* [TASK]: All that is wanted is the exact lines from the first line of the data below through the line with "профессионального образования инвалидов", both ends included, with pictures omitted.
######
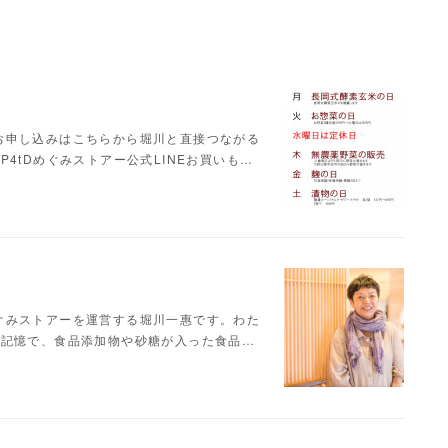
お申し込みはこちらから堀川と直接つながる
xGfP4tDめぐみストアー公式LINEお買いも…
ぐみストアーを運営する堀川一惠です。わた
の記憶で、食品添加物や砂糖が入った食品…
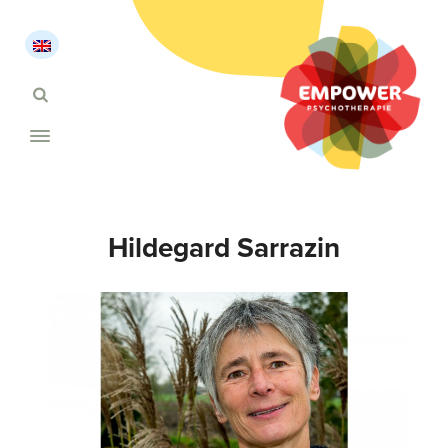
Hildegard Sarrazin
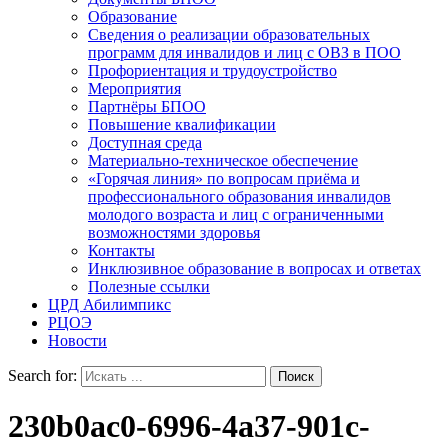
Образование
Сведения о реализации образовательных
программ для инвалидов и лиц с ОВЗ в ПОО
Профориентация и трудоустройство
Мероприятия
Партнёры БПОО
Повышение квалификации
Доступная среда
Материально-техническое обеспечение
«Горячая линия» по вопросам приёма и
профессионального образования инвалидов
молодого возраста и лиц с ограниченными
возможностями здоровья
Контакты
Инклюзивное образование в вопросах и ответах
Полезные ссылки
ЦРД Абилимпикс
РЦОЭ
Новости
Search for:
230b0ac0-6996-4a37-901c-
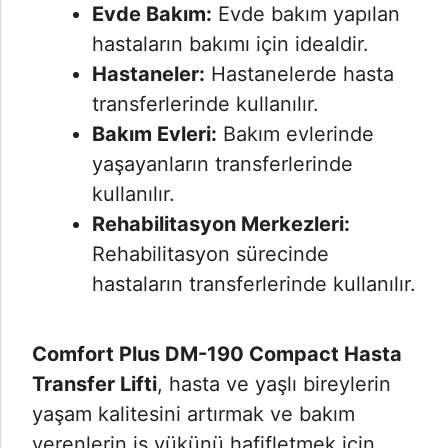
Evde Bakım:
Evde bakım yapılan
hastaların bakımı için idealdir.
Hastaneler:
Hastanelerde hasta
transferlerinde kullanılır.
Bakım Evleri:
Bakım evlerinde
yaşayanların transferlerinde
kullanılır.
Rehabilitasyon Merkezleri:
Rehabilitasyon sürecinde
hastaların transferlerinde kullanılır.
Comfort Plus DM-190 Compact Hasta
Transfer Lifti
, hasta ve yaşlı bireylerin
yaşam kalitesini artırmak ve bakım
verenlerin iş yükünü hafifletmek için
######
* [RESULT FOR THIS EXERCISE]:
お申し込みはこちらから堀川と直接つながる
xGfP4tDめぐみストアー公式LINEお買いも…
ぐみストアーを運営する堀川一惠です。わた
の記憶で、食品添加物や砂糖が入った食品…
Hildegard Sarrazin
Образование
Сведения о реализации образовательных
программ для инвалидов и лиц с ОВЗ в ПОО
Профориентация и трудоустройство
Мероприятия
Партнёры БПОО
Повышение квалификации
Доступная среда
Материально-техническое обеспечение
«Горячая линия» по вопросам приёма и
профессионального образования инвалидов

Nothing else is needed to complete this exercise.